The study showed that MYC works through a microRNA to suppress the genes’ expression.
This marks the first time that a subset of MYC-controlled genes have been identified as critical players in the protein’s cancer-causing function, and it points to new therapeutic targets for MYC-dependent cancers.
“This is a different way of thinking about the roles of microRNA and chromatin packaging in cancer,” said Dean Felsher, MD, PhD, of the Stanford University School of Medicine in California.
“We were very surprised to learn that the overexpression of one microRNA can mimic the cancerous effect of MYC.”
Dr Felsher and his colleagues reported this discovery in Cancer Cell.
The team noted that MYC overexpression has been known to prompt an increase in the levels of a microRNA family called miR-17-92.
“People have known for several years that MYC regulates the expression of microRNAs,” Dr Felsher said. “But it wasn’t clear how this was related to MYC’s oncogenic function.”
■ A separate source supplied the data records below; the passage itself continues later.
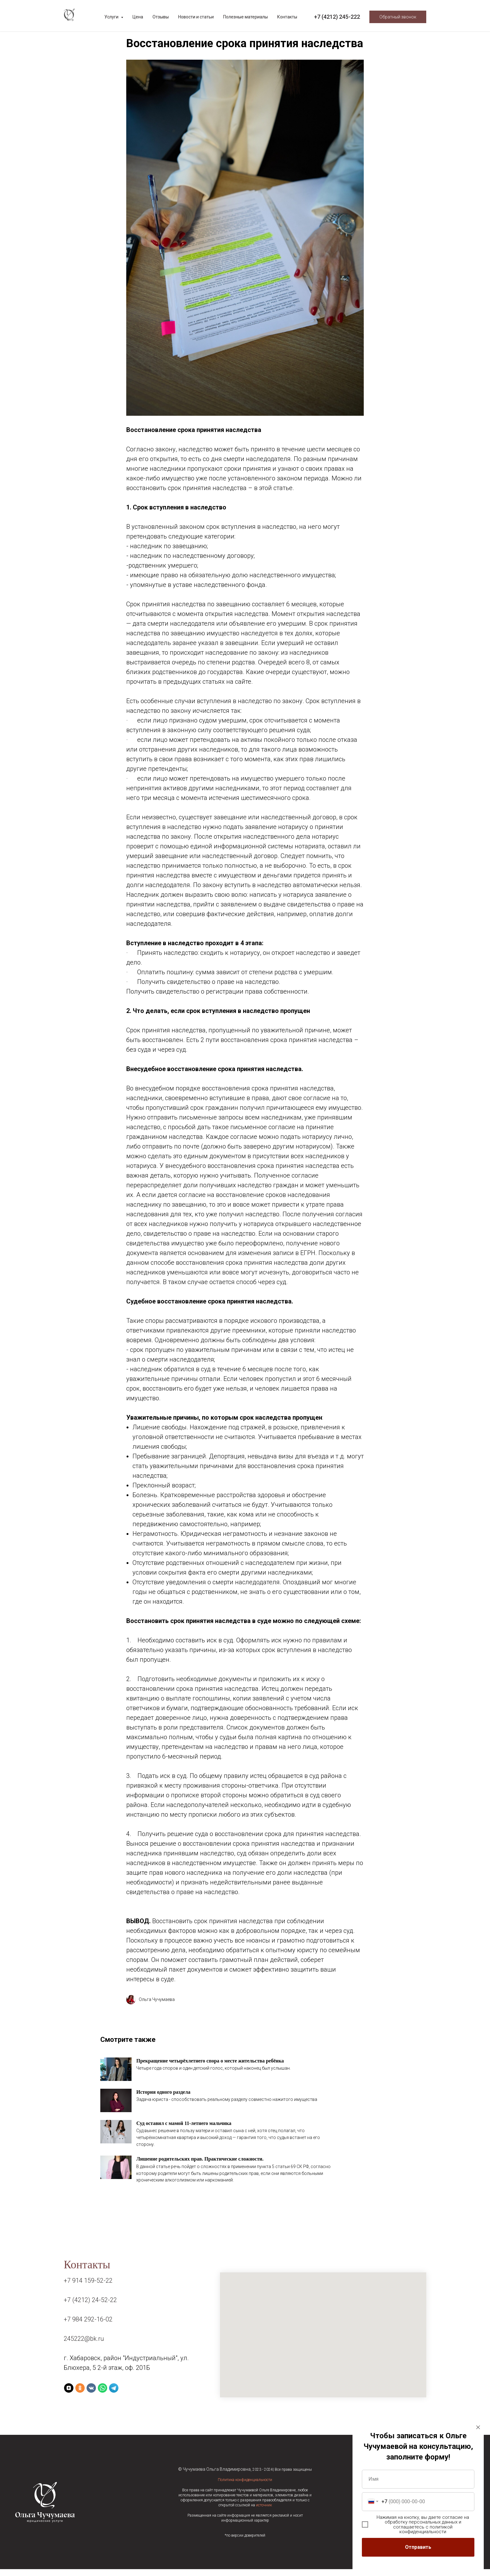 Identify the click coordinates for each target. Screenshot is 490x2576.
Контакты (287, 16)
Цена (137, 16)
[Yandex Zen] (68, 2395)
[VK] (91, 2395)
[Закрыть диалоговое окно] (478, 2427)
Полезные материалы (245, 16)
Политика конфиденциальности (245, 2487)
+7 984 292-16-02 (88, 2326)
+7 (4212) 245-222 (337, 16)
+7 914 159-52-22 (88, 2287)
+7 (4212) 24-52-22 (90, 2306)
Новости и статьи (196, 16)
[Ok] (80, 2395)
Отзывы (160, 16)
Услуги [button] (111, 16)
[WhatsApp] (102, 2395)
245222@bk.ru (84, 2345)
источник (264, 2512)
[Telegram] (113, 2395) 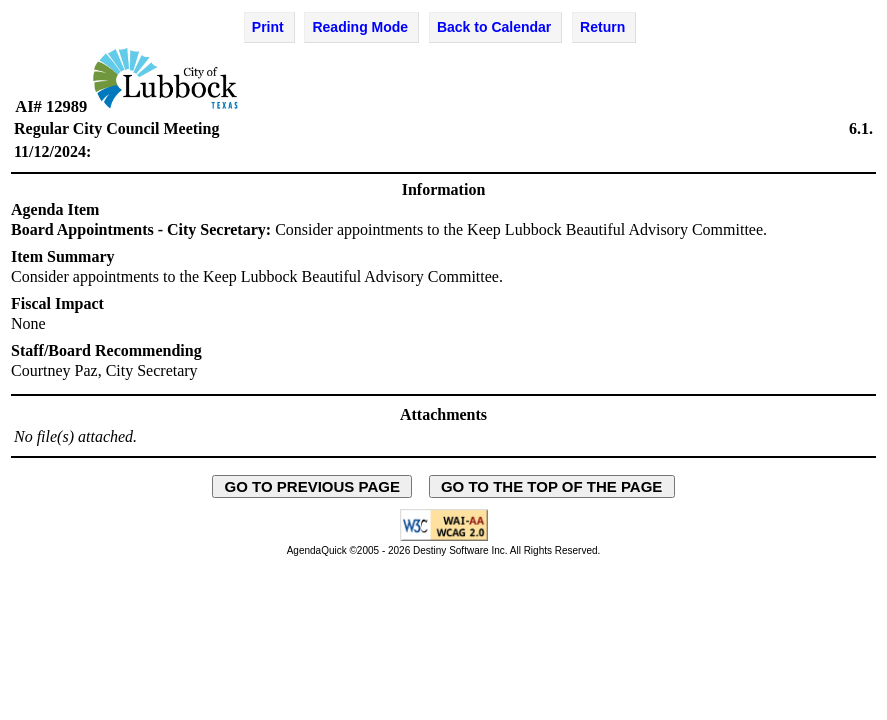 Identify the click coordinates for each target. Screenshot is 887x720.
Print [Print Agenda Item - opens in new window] (268, 27)
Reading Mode (360, 27)
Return (602, 27)
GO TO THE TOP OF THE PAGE (552, 486)
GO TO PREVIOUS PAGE (312, 486)
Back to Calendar (494, 27)
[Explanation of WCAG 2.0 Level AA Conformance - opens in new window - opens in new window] (444, 537) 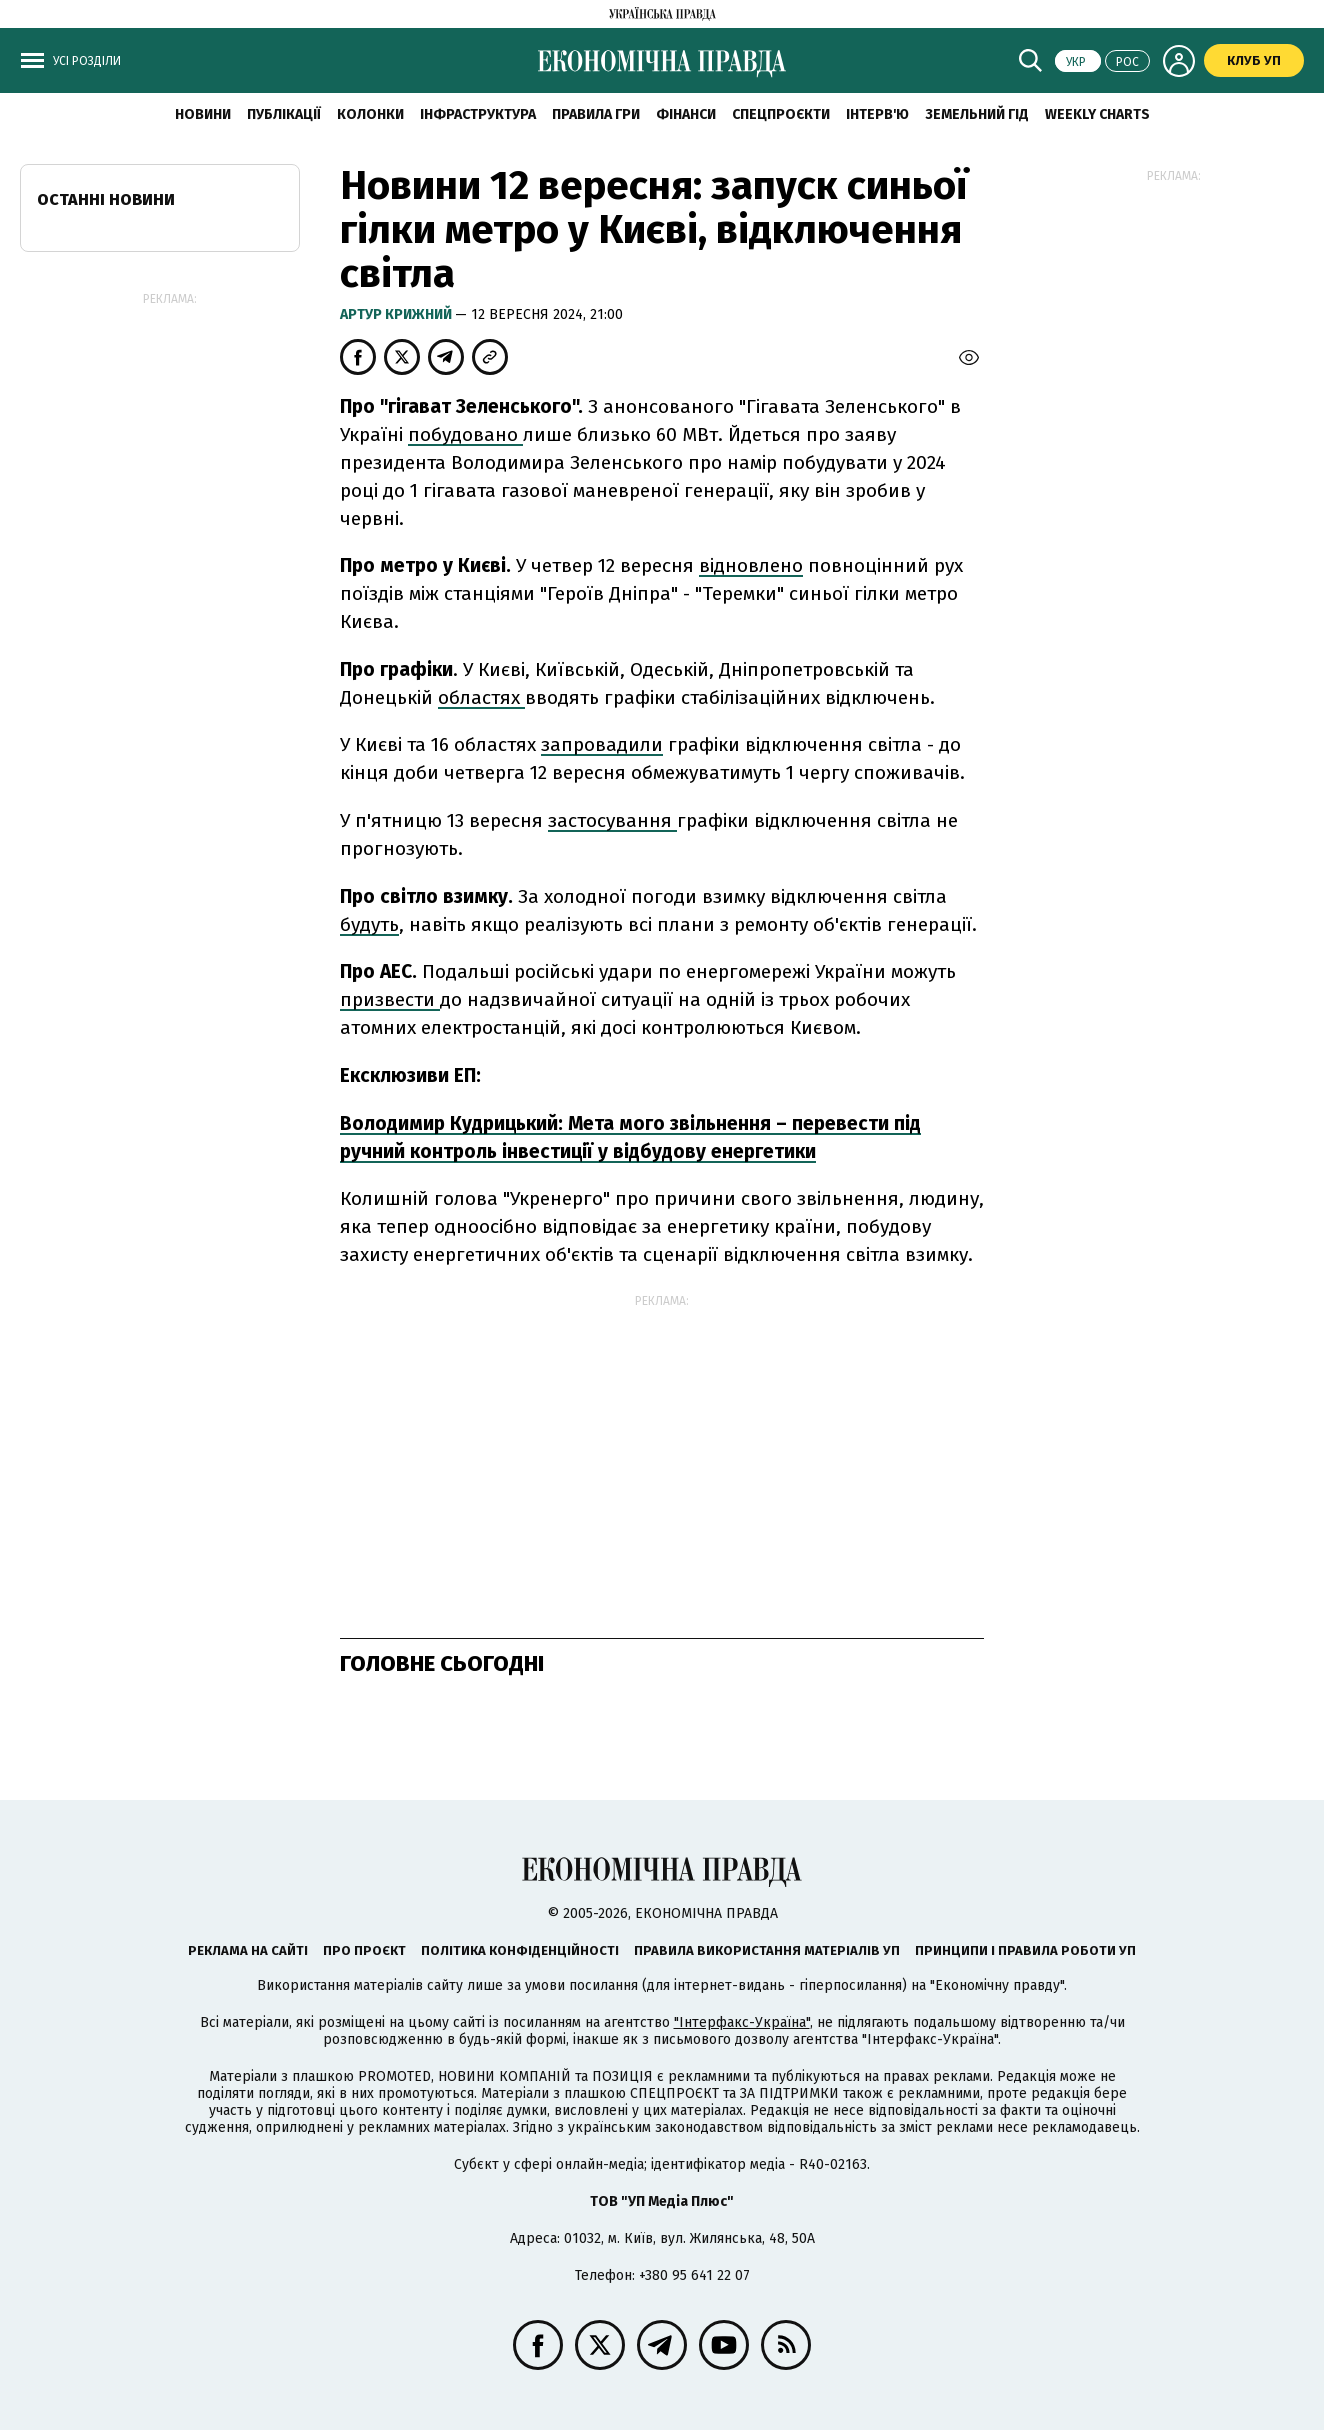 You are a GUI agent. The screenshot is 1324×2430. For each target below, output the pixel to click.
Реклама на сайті (248, 1950)
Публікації (284, 114)
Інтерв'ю (877, 114)
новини (203, 114)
To gain some insight, Dr Felsher and his colleagues analyzed MYC-dependent cancer cells in vitro and in vivo.
The cells in which miR-17-92 expression was locked in the “on” position kept dividing even when MYC expression was blocked. This suggested that MYC works through the microRNA family to exert its cancer-causing effects.
The researchers then looked for an overlap among genes affected by MYC overexpression and those affected by miR-17-92. There were about 401 genes whose expression was either increased or suppressed by both MYC and miR-17-92.
The team chose to focus on genes that were suppressed because these genes exhibited, on average, many more binding sites for the microRNAs. They further narrowed their panel down to 15 genes regulated by more than one miR-17-92 binding site.
Of these genes, 5 stood out. Four of them—Sin3b, Hbp1, Suv420h1, and Btg1—encode proteins known to regulate chromatin packaging.
These 4 proteins affect cell proliferation and senescence by regulating gene accessibility within the chromatin. They had never before been identified as MYC or miR-17-92 targets.
The fifth gene encodes the apoptotic protein Bim. Previous research suggested that Bim expression is affected by miR-17-92.
All 5 of the proteins are known to affect either cellular proliferation, entry into senescence, or apoptosis, in part by granting or prohibiting access to genes in tightly packaged stretches of DNA in the chromatin.
“MYC is still a general amplifier of gene transcription and expression,” Dr Felsher said. “But our study shows that the maintenance of the cancerous state relies on a more focused mechanism.”
Lastly, the researchers showed that suppressing the expression of the 5 target genes, effectively mimicking MYC overexpression, partially mitigates the effect of MYC deactivation.
Up to 30% of MYC-dependent cancer cells in culture continued to grow—compared to 11% of control cells—in the absence of MYC expression. And tumors in mice either failed to regress or recurred within a few weeks.
“One of the biggest unanswered questions in oncology is how oncogenes cause cancer, and whether you can replace an oncogene with another gene product,” Dr Felsher said.
“These experiments begin to reveal how MYC affects the self-renewal decisions of cells. They may also help us target those aspects of MYC overexpression that contribute to the cancer phenotype.”